WHAT NEEDS TO BE DONE> With nothing added or left out, output the listing that follows.

DATA TO PROCESS>
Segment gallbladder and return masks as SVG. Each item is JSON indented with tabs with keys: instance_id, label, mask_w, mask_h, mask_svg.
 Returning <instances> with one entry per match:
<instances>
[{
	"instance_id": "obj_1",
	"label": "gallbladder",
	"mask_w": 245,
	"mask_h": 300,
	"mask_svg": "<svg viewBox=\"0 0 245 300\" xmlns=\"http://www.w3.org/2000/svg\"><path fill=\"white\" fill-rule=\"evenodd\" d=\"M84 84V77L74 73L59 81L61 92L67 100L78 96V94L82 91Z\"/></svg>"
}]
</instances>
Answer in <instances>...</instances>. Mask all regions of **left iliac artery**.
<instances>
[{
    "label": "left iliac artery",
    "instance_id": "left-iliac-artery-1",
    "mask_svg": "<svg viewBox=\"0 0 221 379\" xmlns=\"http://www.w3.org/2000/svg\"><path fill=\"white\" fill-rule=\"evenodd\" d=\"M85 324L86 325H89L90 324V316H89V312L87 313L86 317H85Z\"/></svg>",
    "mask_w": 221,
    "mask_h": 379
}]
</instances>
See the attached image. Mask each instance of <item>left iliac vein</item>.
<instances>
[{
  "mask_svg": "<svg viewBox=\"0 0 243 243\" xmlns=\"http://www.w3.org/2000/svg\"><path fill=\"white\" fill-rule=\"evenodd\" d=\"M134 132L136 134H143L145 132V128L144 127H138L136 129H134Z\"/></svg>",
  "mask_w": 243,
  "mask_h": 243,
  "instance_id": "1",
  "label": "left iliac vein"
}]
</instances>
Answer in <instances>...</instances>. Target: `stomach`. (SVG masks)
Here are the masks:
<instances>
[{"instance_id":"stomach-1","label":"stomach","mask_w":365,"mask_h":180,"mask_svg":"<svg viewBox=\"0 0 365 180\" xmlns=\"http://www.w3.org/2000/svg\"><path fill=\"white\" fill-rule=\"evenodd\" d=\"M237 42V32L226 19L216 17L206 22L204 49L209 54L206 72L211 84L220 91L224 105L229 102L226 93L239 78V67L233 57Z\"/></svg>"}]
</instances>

SOLUTION FOR THIS TASK>
Segment gallbladder and return masks as SVG. Each item is JSON indented with tabs with keys: instance_id, label, mask_w, mask_h, mask_svg.
 Returning <instances> with one entry per match:
<instances>
[{
	"instance_id": "obj_1",
	"label": "gallbladder",
	"mask_w": 245,
	"mask_h": 300,
	"mask_svg": "<svg viewBox=\"0 0 245 300\" xmlns=\"http://www.w3.org/2000/svg\"><path fill=\"white\" fill-rule=\"evenodd\" d=\"M84 84V77L74 73L59 81L61 92L67 100L78 96V94L82 91Z\"/></svg>"
}]
</instances>
Answer in <instances>...</instances>. Mask all regions of **left iliac artery**.
<instances>
[{
    "label": "left iliac artery",
    "instance_id": "left-iliac-artery-1",
    "mask_svg": "<svg viewBox=\"0 0 221 379\" xmlns=\"http://www.w3.org/2000/svg\"><path fill=\"white\" fill-rule=\"evenodd\" d=\"M85 324L86 325H89L90 324V316H89V312L87 313L86 317H85Z\"/></svg>",
    "mask_w": 221,
    "mask_h": 379
}]
</instances>
See the attached image. Mask each instance of <item>left iliac vein</item>.
<instances>
[{
  "mask_svg": "<svg viewBox=\"0 0 243 243\" xmlns=\"http://www.w3.org/2000/svg\"><path fill=\"white\" fill-rule=\"evenodd\" d=\"M134 132L136 134H143L145 132V128L144 127H138L136 129H134Z\"/></svg>",
  "mask_w": 243,
  "mask_h": 243,
  "instance_id": "1",
  "label": "left iliac vein"
}]
</instances>
Answer in <instances>...</instances>. Target: `stomach`. (SVG masks)
Here are the masks:
<instances>
[{"instance_id":"stomach-1","label":"stomach","mask_w":365,"mask_h":180,"mask_svg":"<svg viewBox=\"0 0 365 180\" xmlns=\"http://www.w3.org/2000/svg\"><path fill=\"white\" fill-rule=\"evenodd\" d=\"M237 42V32L226 19L216 17L206 22L204 49L209 54L206 72L211 84L220 91L224 105L229 102L226 93L239 78V67L233 57Z\"/></svg>"}]
</instances>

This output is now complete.